Satan's Slave (1976)

British witchcraft/Satanism flick starts off with three seemingly unrelated scenes. 1. Typical movie Satanic ritual, as guy in goat mask tries to reincarnate somebody into the nude body of a woman on an altar. 2. Romantic banter between two young people, ending in the attempted rape and successful murder of the woman by the man. 3. Young woman talks to her boyfriend about how she and her parents are going to meet an uncle and cousin she's never met.

Scene three leads to Dad suffering some kind of severe attack that causes him to crash their car, right outside Uncle's house. He's not hurt too badly, but Mom seems to be in pretty bad shape. Daughter rushes out of the car to get help, just in time to witness the car explode into flames.

The newly created orphan meets Uncle, his secretary, and Cousin. Besides being understandably upset, she also has visions of naked witches being tortured in the past, Satanic rituals, etc. (One of the latter sets a new record for exploitation sleaziness, as it manages to be both a human sacrifice and a lesbian sex scene.) There's also an Eternal Triangle going on among Daughter, Cousin, and Secretary. The latter eventually tells Daughter what's going on, in order to get her to leave the place.
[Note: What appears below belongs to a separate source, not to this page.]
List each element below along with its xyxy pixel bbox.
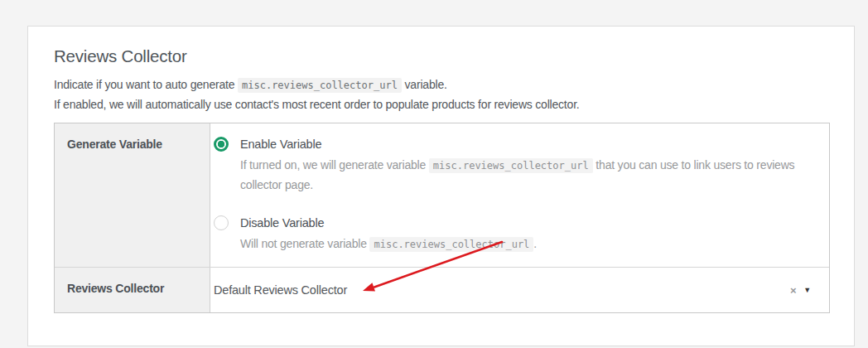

The viewer has already figured things out by this time. It's obvious that Uncle is going to use her to reincarnate a witch from the old days. Meanwhile, psycho Cousin kills more people, in present time (including Daughter's barely-seen boyfriend, via long-distance witchcraft) and flashback (another random woman.)
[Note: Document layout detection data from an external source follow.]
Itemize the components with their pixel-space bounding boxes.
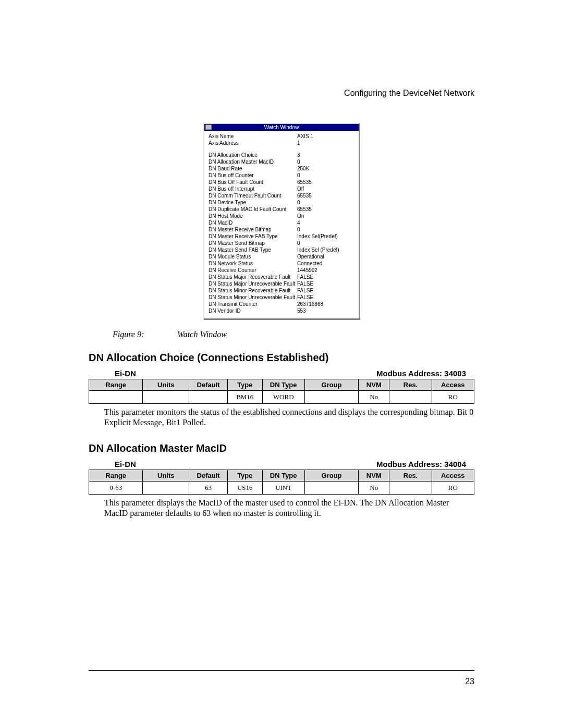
watch-value: On xyxy=(297,213,354,219)
section1-modbus: Modbus Address: 34003 xyxy=(376,369,466,378)
watch-row: DN Allocation Master MacID0 xyxy=(209,158,354,165)
watch-row: DN Comm Timeout Fault Count65535 xyxy=(209,192,354,199)
table-header: Default xyxy=(189,379,228,391)
watch-label: DN Allocation Master MacID xyxy=(209,158,297,165)
watch-label: DN Master Receive FAB Type xyxy=(209,233,297,240)
watch-row: DN Bus off Counter0 xyxy=(209,172,354,179)
watch-label: DN Bus off Interrupt xyxy=(209,186,297,192)
watch-row: DN Transmit Counter263716868 xyxy=(209,301,354,307)
watch-row: DN Receive Counter1445992 xyxy=(209,267,354,274)
table-header: DN Type xyxy=(262,470,304,482)
table-header: Access xyxy=(432,470,474,482)
watch-label: DN Module Status xyxy=(209,253,297,260)
watch-value: Index Sel (Predef) xyxy=(297,246,354,253)
table-header: Type xyxy=(228,379,263,391)
watch-value: Connected xyxy=(297,260,354,267)
watch-label: DN Master Receive Bitmap xyxy=(209,226,297,233)
watch-row: DN Master Send Bitmap0 xyxy=(209,240,354,246)
watch-value: 250K xyxy=(297,165,354,172)
watch-value: 1 xyxy=(297,140,354,146)
table-header: NVM xyxy=(359,379,389,391)
watch-value: Index Sel(Predef) xyxy=(297,233,354,240)
table-cell xyxy=(189,391,228,404)
watch-value: FALSE xyxy=(297,294,354,301)
section1-title: DN Allocation Choice (Connections Establ… xyxy=(89,352,474,364)
watch-label: DN MacID xyxy=(209,219,297,226)
figure-title: Watch Window xyxy=(177,330,227,339)
section2-subhead: Ei-DN Modbus Address: 34004 xyxy=(89,460,474,470)
section1-subhead: Ei-DN Modbus Address: 34003 xyxy=(89,369,474,379)
watch-row: DN Allocation Choice3 xyxy=(209,152,354,158)
watch-row: DN Device Type0 xyxy=(209,199,354,206)
table-header: Type xyxy=(228,470,263,482)
watch-label: DN Allocation Choice xyxy=(209,152,297,158)
section2-title: DN Allocation Master MacID xyxy=(89,442,474,454)
table-cell xyxy=(89,391,143,404)
watch-value: 3 xyxy=(297,152,354,158)
watch-value: 0 xyxy=(297,158,354,165)
watch-label: DN Master Send FAB Type xyxy=(209,246,297,253)
watch-label: DN Status Minor Unrecoverable Fault xyxy=(209,294,297,301)
watch-label: Axis Address xyxy=(209,140,297,146)
watch-label: DN Master Send Bitmap xyxy=(209,240,297,246)
watch-value: FALSE xyxy=(297,280,354,287)
watch-value: 0 xyxy=(297,240,354,246)
watch-value: 1445992 xyxy=(297,267,354,274)
table-cell xyxy=(389,482,432,495)
watch-window-titlebar: Watch Window xyxy=(204,124,359,131)
watch-row: DN Master Send FAB TypeIndex Sel (Predef… xyxy=(209,246,354,253)
table-header: Group xyxy=(304,379,358,391)
watch-value: Off xyxy=(297,186,354,192)
table-cell: WORD xyxy=(262,391,304,404)
watch-row: Axis NameAXIS 1 xyxy=(209,133,354,140)
section2-eidn: Ei-DN xyxy=(115,460,136,468)
watch-label: DN Status Major Recoverable Fault xyxy=(209,274,297,280)
table-cell: RO xyxy=(432,482,474,495)
table-header: Res. xyxy=(389,470,432,482)
watch-row: DN Master Receive Bitmap0 xyxy=(209,226,354,233)
watch-label: DN Transmit Counter xyxy=(209,301,297,307)
watch-value: 553 xyxy=(297,307,354,314)
table-cell xyxy=(304,391,358,404)
watch-row: DN MacID4 xyxy=(209,219,354,226)
section1-eidn: Ei-DN xyxy=(115,369,136,378)
watch-window-title: Watch Window xyxy=(264,125,299,130)
watch-label: DN Network Status xyxy=(209,260,297,267)
table-cell: 0-63 xyxy=(89,482,143,495)
table-cell: RO xyxy=(432,391,474,404)
watch-row: DN Network StatusConnected xyxy=(209,260,354,267)
table-cell xyxy=(389,391,432,404)
watch-row: DN Module StatusOperational xyxy=(209,253,354,260)
watch-value: 0 xyxy=(297,226,354,233)
watch-value: 263716868 xyxy=(297,301,354,307)
watch-window-body: Axis NameAXIS 1Axis Address1 DN Allocati… xyxy=(204,131,359,318)
table-header: Default xyxy=(189,470,228,482)
table-header: Res. xyxy=(389,379,432,391)
watch-row: DN Status Minor Recoverable FaultFALSE xyxy=(209,287,354,294)
table-cell: US16 xyxy=(228,482,263,495)
watch-value: 65535 xyxy=(297,206,354,213)
watch-value: 65535 xyxy=(297,179,354,186)
table-cell: UINT xyxy=(262,482,304,495)
watch-label: DN Receive Counter xyxy=(209,267,297,274)
watch-row: DN Status Major Recoverable FaultFALSE xyxy=(209,274,354,280)
watch-row: DN Status Minor Unrecoverable FaultFALSE xyxy=(209,294,354,301)
watch-label: DN Comm Timeout Fault Count xyxy=(209,192,297,199)
watch-row: Axis Address1 xyxy=(209,140,354,146)
table-header: NVM xyxy=(359,470,389,482)
watch-value: 65535 xyxy=(297,192,354,199)
watch-label: DN Duplicate MAC Id Fault Count xyxy=(209,206,297,213)
watch-row: DN Bus off InterruptOff xyxy=(209,186,354,192)
watch-window: Watch Window Axis NameAXIS 1Axis Address… xyxy=(203,123,360,319)
figure-caption: Figure 9: Watch Window xyxy=(113,330,474,339)
watch-label: DN Vendor ID xyxy=(209,307,297,314)
section2-table: RangeUnitsDefaultTypeDN TypeGroupNVMRes.… xyxy=(89,470,474,495)
watch-label: DN Bus Off Fault Count xyxy=(209,179,297,186)
watch-label: DN Baud Rate xyxy=(209,165,297,172)
table-cell: BM16 xyxy=(228,391,263,404)
table-cell xyxy=(304,482,358,495)
section2-modbus: Modbus Address: 34004 xyxy=(376,460,466,468)
table-cell xyxy=(143,391,189,404)
watch-row: DN Vendor ID553 xyxy=(209,307,354,314)
watch-value: FALSE xyxy=(297,274,354,280)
Mostly a PG-rated, slow-moving supernatural melodrama, with moments of gore and female nudity that seem otherwise out of place. Decently filmed and acted, so not a waste of time, but otherwise undistinguished. There's also a weird twist ending.

Dad suddenly shows up alive, and tells Daughter she injured her head in the crash, and just imagined everything else, including the death of her parents. Of course, a few minutes later it turns out that she didn't imagine it after all, and Dad is in on the plot. No, it doesn't make any sense, really.
 
Satan's Slave (1976)
This was not bad. Norman J Warren made some interesting UK films because they are increasingly sleazy and yet he uses good actors for it.
PREY is bizarre--it's your standard horror film with explicit sexual elements but the actors act like they its the Royal Shakespeare Company.
But Inseminoid isn't that good despite the cast.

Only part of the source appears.